H1-B Visa Restrictions: Renewed scrutiny on visa dependencies forced Wipro to hire more expensive local talent in the US, further squeezing the 14.8% EBIT margin.
5. Why Wipro Became One of the Worst-Performing Nifty Stocks in 2026: Brokerage Perspectives
In March 2026, several major brokerages, including Jefferies and Kotak Institutional Equities, downgraded the stock. The consensus was clear: Wipro’s stock was pricing in a growth rate that the company simply wasn't delivering.
"Wipro is caught in a structural trap. It is too large to pivot as quickly as mid-cap IT firms like Persistent Systems, but it lacks the massive scale and diverse portfolio of a TCS to weather the AI disruption storm." — Financial Analyst, 2026 Report.
FAQ Section
Q1: Why Wipro became one of the worst-performing Nifty stocks in 2026?
Wipro's underperformance is attributed to several factors: weak revenue guidance (0-2% growth), declining operating margins (dropping to 14.8%), high leadership turnover, and a slower transition to AI-driven revenue models compared to Tier-1 competitors.
Q2: Is there a buyback planned for Wipro in 2026?
Yes, as of April 16, 2026, the Wipro Board is considering a proposal for a share buyback to support the stock price and return value to shareholders amidst the current volatility.
Q3: What is the 2026 target price for Wipro stock?
Most analysts have a "Reduce" or "Underperform" rating with target prices ranging between ₹210 and ₹240, citing concerns over deal execution and the impact of Agentic AI on legacy contracts.

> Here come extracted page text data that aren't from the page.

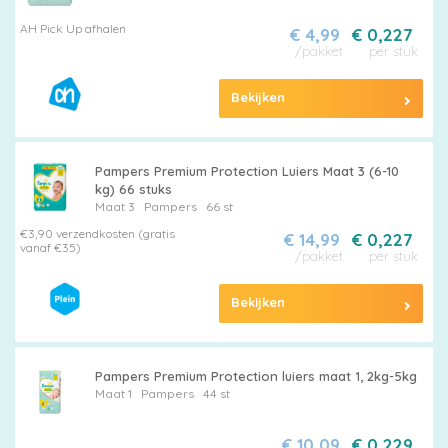
AH Pick Up afhalen
€ 4,99
€ 0,227
/pakket
per stuk
Bekijken
Pampers Premium Protection Luiers Maat 3 (6-10
kg) 66 stuks
Maat 3
Pampers
66 st
€3,90 verzendkosten (gratis
€ 14,99
€ 0,227
vanaf €35)
/pakket
per stuk
Bekijken
Pampers Premium Protection luiers maat 1, 2kg-5kg
Maat 1
Pampers
44 st
€ 10,09
€ 0,229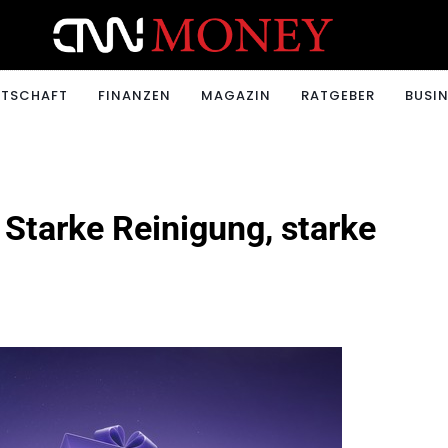
ONEY.CH
RTSCHAFT
FINANZEN
MAGAZIN
RATGEBER
BUSIN
 Starke Reinigung, starke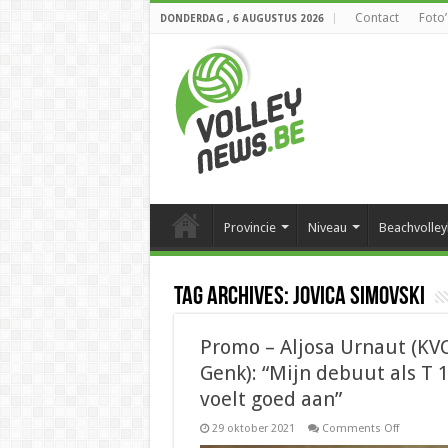
Contact
Foto’
DONDERDAG , 6 AUGUSTUS 2026
Provincie
Niveau
Beachvolley
Tag Archives:
Jovica Simovski
Promo – Aljosa Urnaut (KV
Genk): “Mijn debuut als T 
voelt goed aan”
on
29 oktober 2021
Comments Off
Promo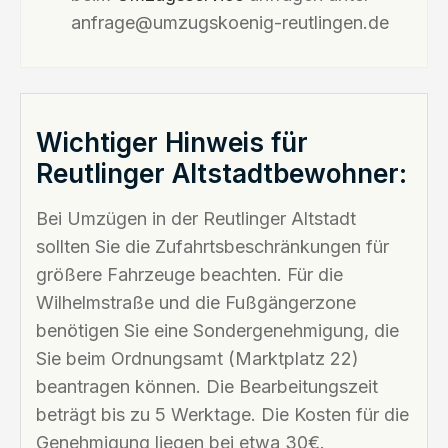
anfrage@umzugskoenig-reutlingen.de
Wichtiger Hinweis für
Reutlinger Altstadtbewohner:
Bei Umzügen in der Reutlinger Altstadt
sollten Sie die Zufahrtsbeschränkungen für
größere Fahrzeuge beachten. Für die
Wilhelmstraße und die Fußgängerzone
benötigen Sie eine Sondergenehmigung, die
Sie beim Ordnungsamt (Marktplatz 22)
beantragen können. Die Bearbeitungszeit
beträgt bis zu 5 Werktage. Die Kosten für die
Genehmigung liegen bei etwa 30€.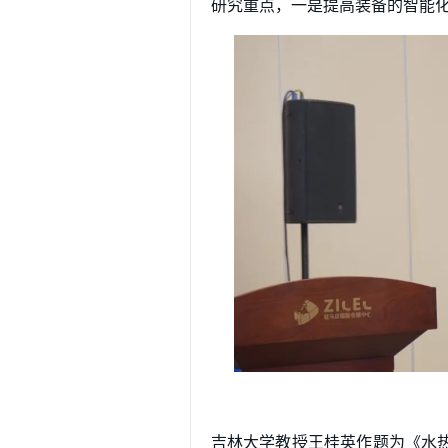
研究重点，一是提高装备的智能
吉林大学教授王桂英作题为《水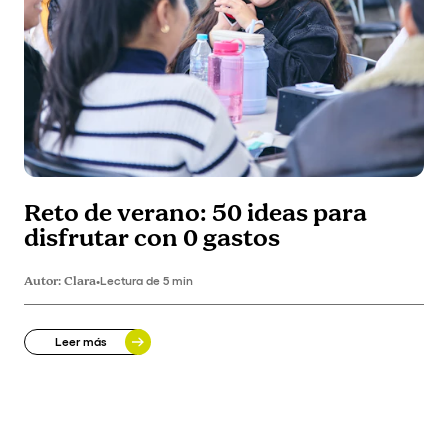
Reto de verano: 50 ideas para
disfrutar con 0 gastos
Autor:
Clara
•
Lectura de 5 min
Leer más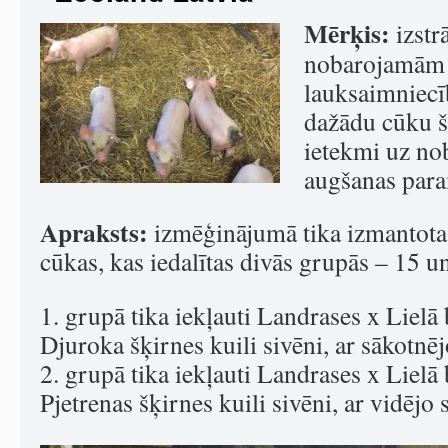
Mērķis:
izstr
nobarojamām 
lauksaimniecīb
dažādu cūku 
ietekmi uz n
augšanas par
Apraksts:
izmēģinājumā tika izmantot
cūkas, kas iedalītas divās grupās – 15 u
1. grupā tika iekļauti Landrases x Lielā 
Djuroka šķirnes kuili sivēni, ar sākotnē
2. grupā tika iekļauti Landrases x Lielā 
Pjetrenas šķirnes kuili sivēni, ar vidējo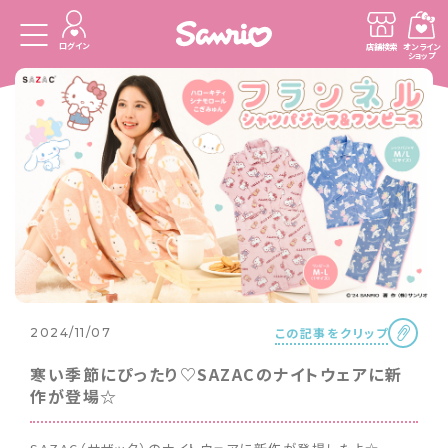
ログイン
店舗検索
オンライン
ショップ
この記事をクリップ
2024/11/07
寒い季節にぴったり♡SAZACのナイトウェアに新
作が登場☆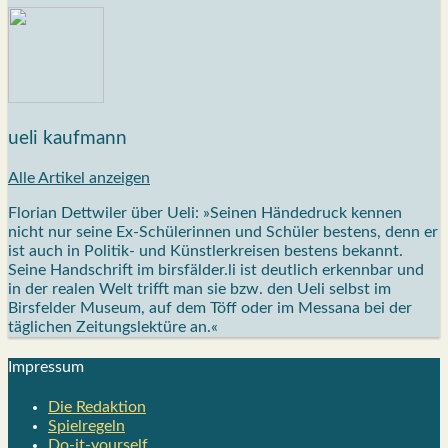
ueli kaufmann
Alle Artikel anzeigen
Florian Dettwiler über Ueli: »Seinen Händedruck kennen
nicht nur seine Ex-Schülerinnen und Schüler bestens, denn er
ist auch in Politik- und Künstlerkreisen bestens bekannt.
Seine Handschrift im birsfälder.li ist deutlich erkennbar und
in der realen Welt trifft man sie bzw. den Ueli selbst im
Birsfelder Museum, auf dem Töff oder im Messana bei der
täglichen Zeitungslektüre an.«
Impres­sum
Die Redak­ti­on
Spiel­re­geln
Do-it-your­s­elf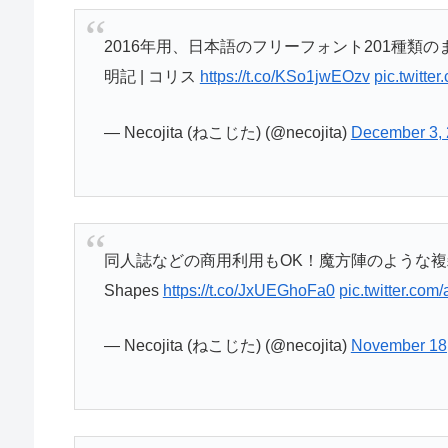
2016年用、日本語のフリーフォント201種類
明記 | コリス
https://t.co/KSo1jwEOzv
pic.twitt
— Necojita (ねこじた) (@necojita)
December 3,
同人誌などの商用利用もOK！魔方陣のような複雑で美し
Shapes
https://t.co/JxUEGhoFa0
pic.twitter.co
— Necojita (ねこじた) (@necojita)
November 18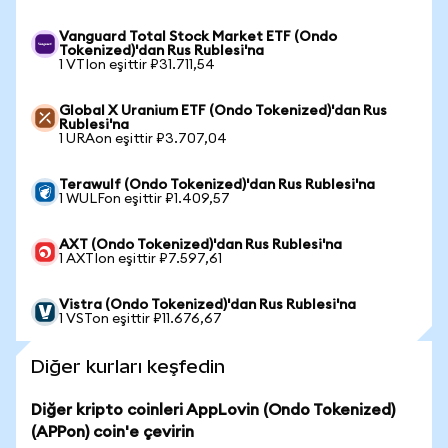
Vanguard Total Stock Market ETF (Ondo
Tokenized)'dan Rus Rublesi'na
1 VTIon eşittir ₽31.711,54
Global X Uranium ETF (Ondo Tokenized)'dan Rus
Rublesi'na
1 URAon eşittir ₽3.707,04
Terawulf (Ondo Tokenized)'dan Rus Rublesi'na
1 WULFon eşittir ₽1.409,57
AXT (Ondo Tokenized)'dan Rus Rublesi'na
1 AXTIon eşittir ₽7.597,61
Vistra (Ondo Tokenized)'dan Rus Rublesi'na
1 VSTon eşittir ₽11.676,67
Diğer kurları keşfedin
Diğer kripto coinleri AppLovin (Ondo Tokenized)
(APPon) coin'e çevirin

Q4: How has the dividend yield changed?
Despite the stock price fall, Wipro remains an attractive dividend play for some, offering a yield of approximately 5.6% following its ₹6 per share interim dividend for FY26.
Summary and Outlook
The road ahead for Wipro is challenging but not impossible. The recent $1 billion deal with Olam Group and the acquisition of Alpha Net Consulting’s contracts show that the company is still capable of winning big. However, until the company can prove that its AI-native strategy can offset the decline in legacy services, it may continue to lag behind the Nifty 50.